Does binary thinking impact success in sports betting?
What is binary bias in the first place?
And what is a good bet?
Read on to find out.
What Is Binary Thinking?
Binary thinking sorts information into mutually exclusive options.
It’s 1s and 0s.
They are the only options.
There is no grey area.
It’s thought humans instinctively use binary thinking to sort information – and during our primitive years, this made perfect sense.
Survival depended on these sort of decisions, especially when a quick decision was required.
Back then, deciding if the rustle in the bush behind you was a friend or foe was the difference between life and death.
Debating what the sound could’ve been wasn’t worth the risk of being killed.
Simplifying it down to a friend or foe situation made far more sense in terms of risk vs reward.
Richard Dawkins claims the need for straight yes/no answers is “the tyranny of the discontinuous mind“.
He suggests people seek assurances because it’s easier for the brain to think in this binary way, rather than remaining in the grey area.
Binary thinking is perfect when a snap decision is required, but the lines blur in our now nuanced world.
And there’s no other industry that reflects this sentiment more than sports betting.
So, how does binary thinking impact how we process information?
Fisher and Keil set out to find out with a series of studies on “binary bias”.
Participants in the study were presented with evidence on a subject, before being asked to summarize it and rate their overall impression of the argument’s strength.
If people are evaluating data from different studies investigating the relationship between caffeine and health, for example, they would quickly categorize data as either showing an effect or not, regardless of the relative strength of the evidence.
Fisher said of the results, “The binary bias influenced how people interpret sequences of information and a wide variety of graphical displays.”
The participants ignored relative strength and favored categorizing the evidence and looking at the sum of all evidence within each category.
All continuous data was removed.
As a result, a single conclusion with a 25% likelihood in a single direction was collected with all conclusions that also leaned that way, regardless of how strong the evidence was.
This made it easier for the participants to process the data.
However, it also lessened the value of the data.
YouTube discovered this for themselves when they revamped their video rating system.
The original five-star system just didn’t work as most people would just vote one or five stars.
The culprit: binary thinking.
When the user liked the video, they gave it a five-star rating.
If they didn’t, they gave it a one-star rating.
The meaning of all the ratings in-between was lost.
YouTube switched to the thumbs up/thumbs down system that we rate videos with now.
We highlighted above that as humans, we like sorting information into two distinct categories.
The same applies in sports betting.
Inexperienced bettors think that winning bets are good bets and losing bets are bad.
Their binary way of thinking takes over to make the nuances of sports betting easy to understand.
But this is not how it works.
Terrible bets can win and the best bet of all time can lose.
Categorizing bets into “winning means good” and “losing means bad” removes all the vital information out of the equation.
This was particularly highlighted after the Baltimore Ravens failed with a two-point conversion in a match against the Kansas City Chiefs in the 2019 NFL season.
This was the correct decision, mathematically speaking.

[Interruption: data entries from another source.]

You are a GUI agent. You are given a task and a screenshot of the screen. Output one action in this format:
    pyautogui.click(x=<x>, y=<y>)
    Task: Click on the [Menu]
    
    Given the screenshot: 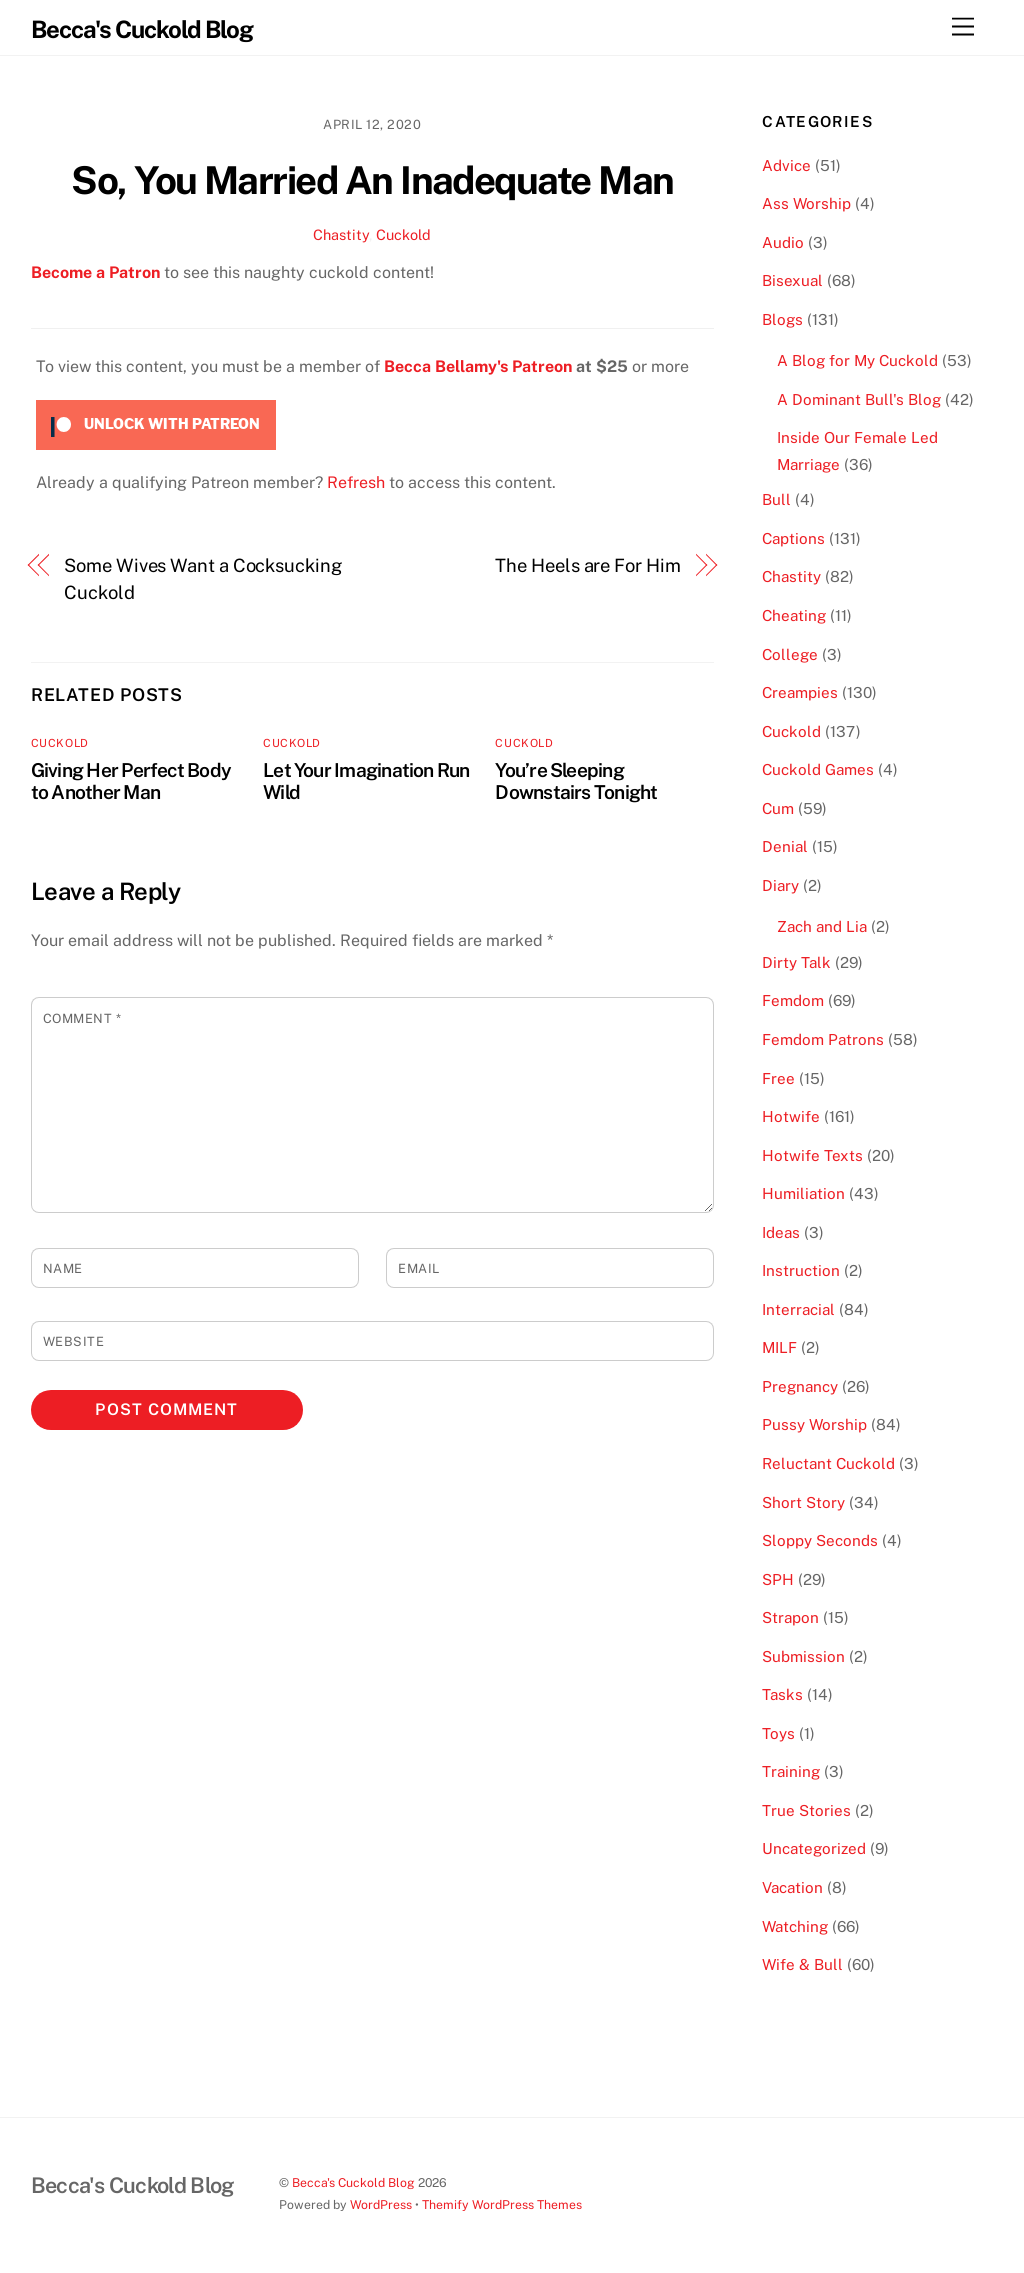 What is the action you would take?
    pyautogui.click(x=963, y=27)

However, because they didn’t convert the play, pundits categorized this as a “bad decision”.
The analytics behind this play was lost on these pundits due to a combination of binary bias (needing to place the play into the “good” or “bad” decision bucket) and outcome bias (they failed so it must have been a bad decision).

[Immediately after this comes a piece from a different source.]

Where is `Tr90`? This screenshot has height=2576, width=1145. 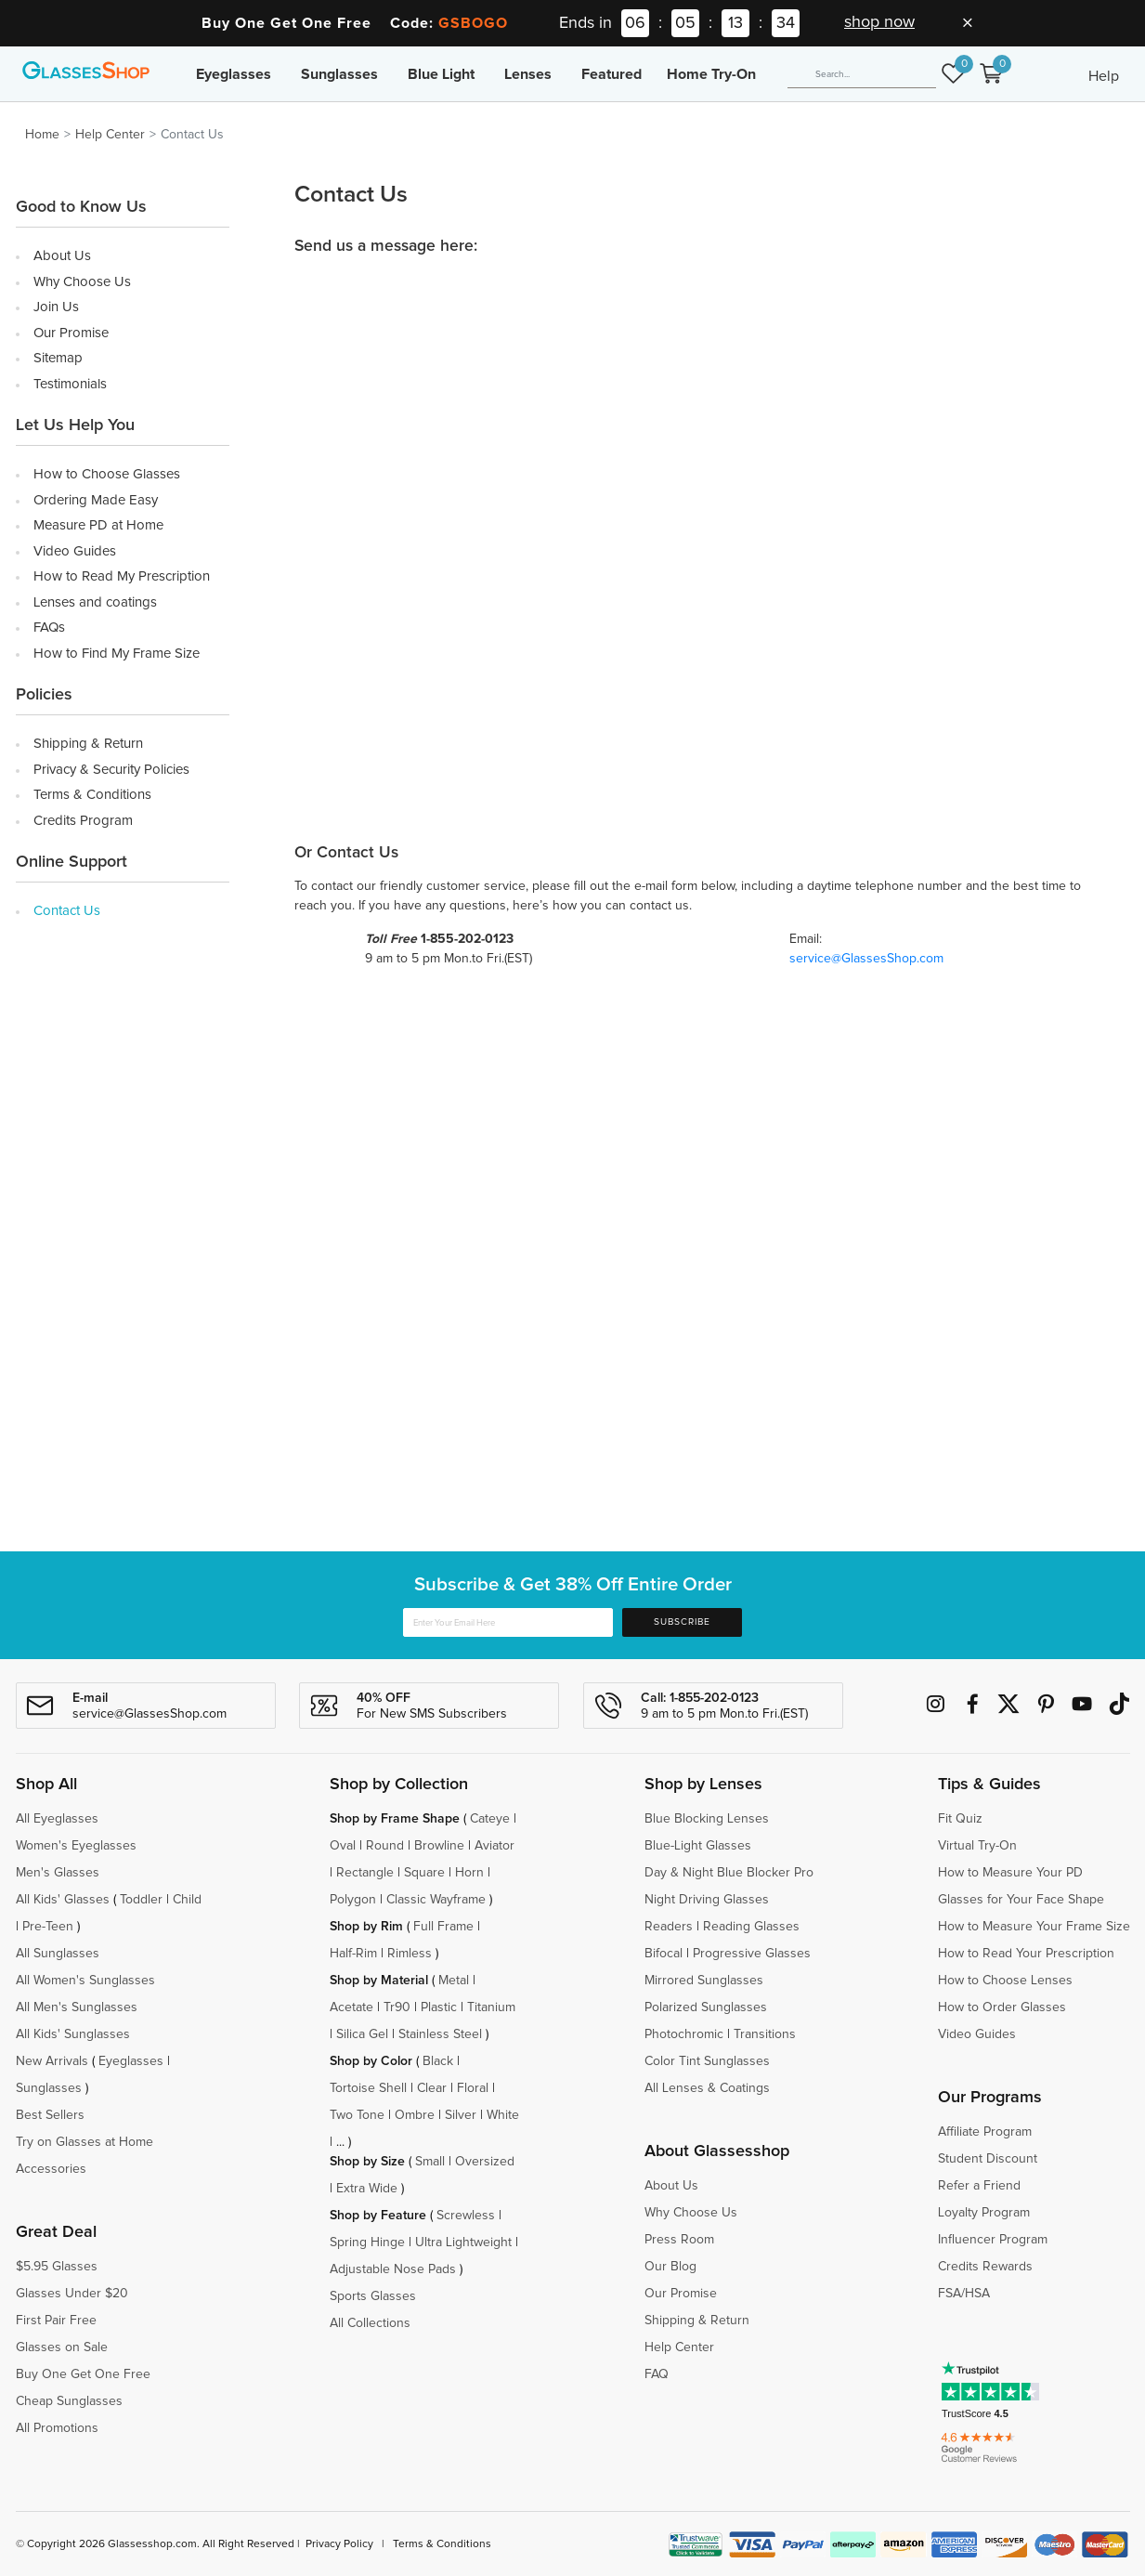
Tr90 is located at coordinates (397, 2007).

Had the Ravens scored, chances are the pundits would have thought differently.
Thinking Like A Sports Bettor
The grey area between a winning bet and a losing bet is what determines if it was a good bet or a bad bet.
Sports bettors operate in percentages.
Sports bettors that have more accurate percentages than the sportsbooks will profit over the long-term.
But how do you tell if a percentage is accurate?
It’s impossible to answer this question without a large enough sample size.
There’s one famous stat that serves as an excellent example; FiveThirtyEight had Donald Trump at just 30% to become the President of the United States.
Trump won, of course, but that didn’t stop some quarters labelling the prediction “wrong”.
Given how people like to take a binary approach, you can see why this happened.
As shown by Fisher and Keil, people disregarded the strength of this prediction (30% chance of winning rather 0%) and categorized it into something they were more comfortable with – that the prediction must be wrong.
This is total nonsense, of course.
A 30% chance of winning implies that Trump should win three times out of ten.
The fact that Trump did go on to win doesn’t show anything new about the prediction’s accuracy.
The sample size must be increased substantially by running the election over and over again.
This isn’t possible, of course, but it’s the only way we’d be able to know how close the prediction was to the real figure.
The final sentence above is obviously a bit disconcerting.
We don’t like not knowing if a prediction was ever a good one.
We may never know.
As sports bettors, we operate within the grey area between that 1 and 0.
We must avoid the easy route and embrace the percentages for what they are:
Pure attempts at creating a “good” bet knowing we may never be able to tell if it really was.